The international community has offered condolences and aid pledges for victims of Saturday's massive earthquake in Kashmir that officials fear killed thousands. In Washington, President Bush said initial U.S. deployments of assistance are underway. Seismologists say the quake is perhaps the region's strongest in 70 years, and is the direct result of the Indian subcontinent's steady push northward.

Saturday's earthquake hit shortly before 9 a.m. local time in the rugged Hindu Kush mountains of northern Pakistan.

Initial estimates rank it as a 7.6 magnitude tremor, which would be the strongest quake to strike the region since 1935.

Pakistani Army spokesman Major General Shaukat Sultan described the devastation. "The damage caused is mostly in the mountainous areas where the landslides have been triggered and the houses were mostly mud or the semi-permanent types of houses," he explained. "So in certain areas the entire villages, they have collapsed and in certain areas almost entire towns have vanished from the scene."

The earthquake also flattened concrete multi-story buildings some 100 kilometers away in the Pakistani capital of Islamabad, and was felt hundreds of kilometers away in Kabul, Afghanistan and New Delhi, India.

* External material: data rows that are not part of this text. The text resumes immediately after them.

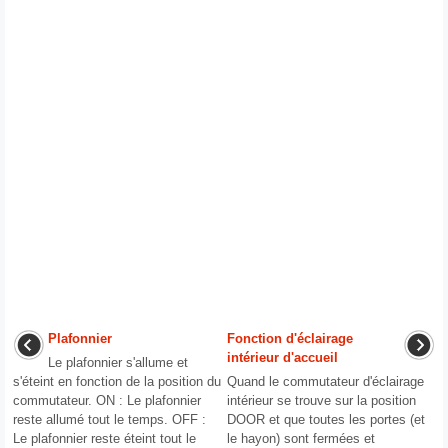
Plafonnier
Fonction d'éclairage
intérieur d'accueil
Le plafonnier s'allume et
s'éteint en fonction de la position du
Quand le commutateur d'éclairage
commutateur. ON : Le plafonnier
intérieur se trouve sur la position
reste allumé tout le temps. OFF :
DOOR et que toutes les portes (et
Le plafonnier reste éteint tout le
le hayon) sont fermées et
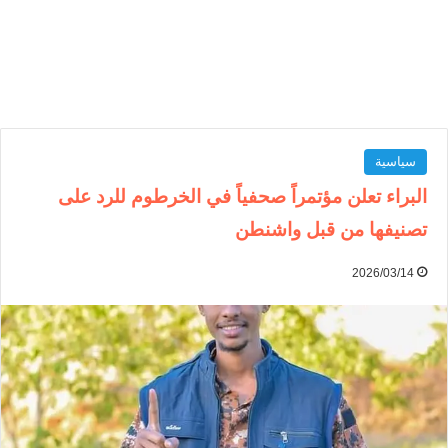
سياسية
البراء تعلن مؤتمراً صحفياً في الخرطوم للرد على
تصنيفها من قبل واشنطن
2026/03/14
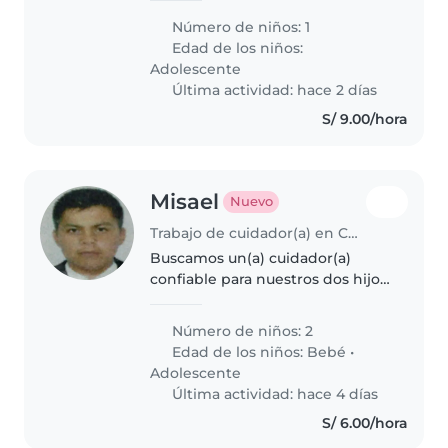
de casa, es muy cariñoso,
Número de niños: 1
respetuoso y no deseo que se
Edad de los niños:
sienta solo ya que trabajo hasta..
Adolescente
Última actividad: hace 2 días
S/ 9.00/hora
Misael
Nuevo
Trabajo de cuidador(a) en Comas (Departamento de Lima)
Buscamos un(a) cuidador(a)
confiable para nuestros dos hijos:
un bebé tranquilo y que tiene
una hermana adolescente la cual
Número de niños: 2
no requiere cuidados
Edad de los niños:
Bebé
•
.Necesitamos alguien que ayude
Adolescente
con..
Última actividad: hace 4 días
S/ 6.00/hora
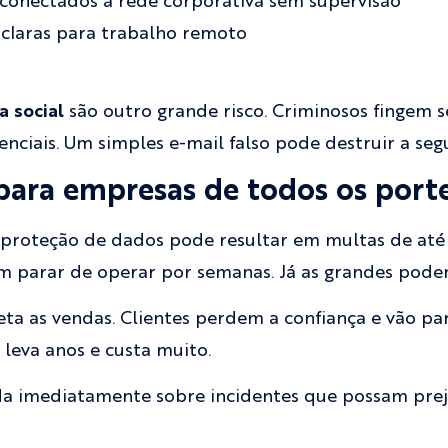
s conectados à rede corporativa sem supervisão
 claras para trabalho remoto
a social
são outro grande risco. Criminosos fingem 
enciais. Um simples e-mail falso pode destruir a se
ara empresas de todos os port
proteção de dados pode resultar em multas de até
parar de operar por semanas. Já as grandes pode
eta as vendas. Clientes perdem a confiança e vão pa
 leva anos e custa muito.
da imediatamente sobre incidentes que possam prej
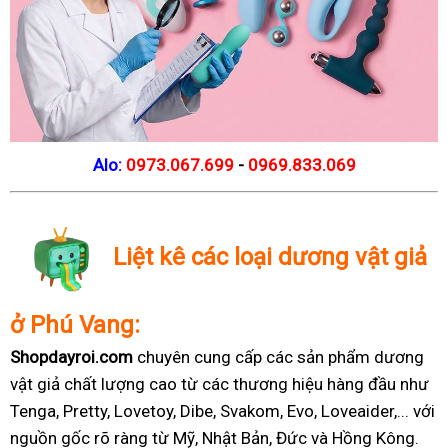
Alo:
0973.067.699
-
0969.833.069
Liệt kê các loại dương vật giả
ở Phú Vang:
Shopdayroi.com
chuyên cung cấp các sản phẩm dương
vật giả chất lượng cao từ các thương hiệu hàng đầu như
Tenga, Pretty, Lovetoy, Dibe, Svakom, Evo, Loveaider,... với
nguồn gốc rõ ràng từ Mỹ, Nhật Bản, Đức và Hồng Kông.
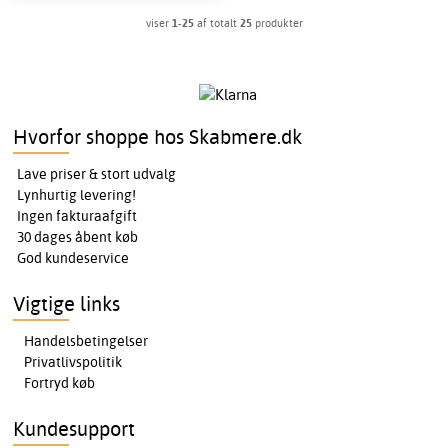
viser
1-25
af totalt
25
produkter
Hvorfor shoppe hos Skabmere.dk
Lave priser & stort udvalg
Lynhurtig levering!
Ingen fakturaafgift
30 dages åbent køb
God kundeservice
Vigtige links
Handelsbetingelser
Privatlivspolitik
Fortryd køb
Kundesupport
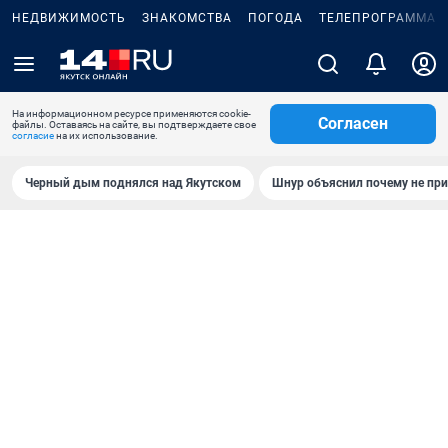
НЕДВИЖИМОСТЬ
ЗНАКОМСТВА
ПОГОДА
ТЕЛЕПРОГРАММА
На информационном ресурсе применяются cookie-
Согласен
файлы. Оставаясь на сайте, вы подтверждаете свое
согласие
на их использование.
Черный дым поднялся над Якутском
Шнур объяснил почему не при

The region has a long history of seismic activity because it is located on the Indian plate, a piece of the earth's crust moving north at the rate of some 40 millimeters per year. As the plate collides into and slips under the massive Eurasian plate to the north, it lifts the world's highest mountain ranges, the Himalayas, even higher. But major fault lines exist at the plate's edge, where sudden jolts have wreaked massive devastation.

The 9.0 magnitude quake that caused the 2004 Indian Ocean tsunami occurred on the sea floor, where the India plate rubs against the Burma plate. The movement pushed up a wall of ocean water that smashed into coastlines, killing more than 200,000 people. This past March, a magnitude 8.7 quake in the same region killed more than 1,000 people, but did not create a tsunami.

On land, a 5.8 magnitude quake in northern Afghanistan's Hindu Kush mountains in 2002 killed about 700 people, and in western India in 2001, a 7.6 magnitude earthquake killed at least 11,000 people in Gujarat.

Massive quakes on the Indian subcontinent were also reported in 1935, when some 35,000 people were estimated killed in a tremor in western Pakistan; and in 1905, when nearly 20,000 died in a 7.9 magnitude quake in northern India.

An earthquake's magnitude indicates how much energy it releases, but other factors affect the extent of its devastation, including where tremors strike, the type of terrain around them, and how deep within the earth they occur.

In 1974, a magnitude 6.2 earthquake in the same region as Saturday's tremor killed more than 5,000 people.

Some seismologists say because Saturday's magnitude 7.6 quake appears to have been very shallow, with much of the violent activity occurring near the earth's surface, it could be more damaging compared to other quakes of similar magnitude.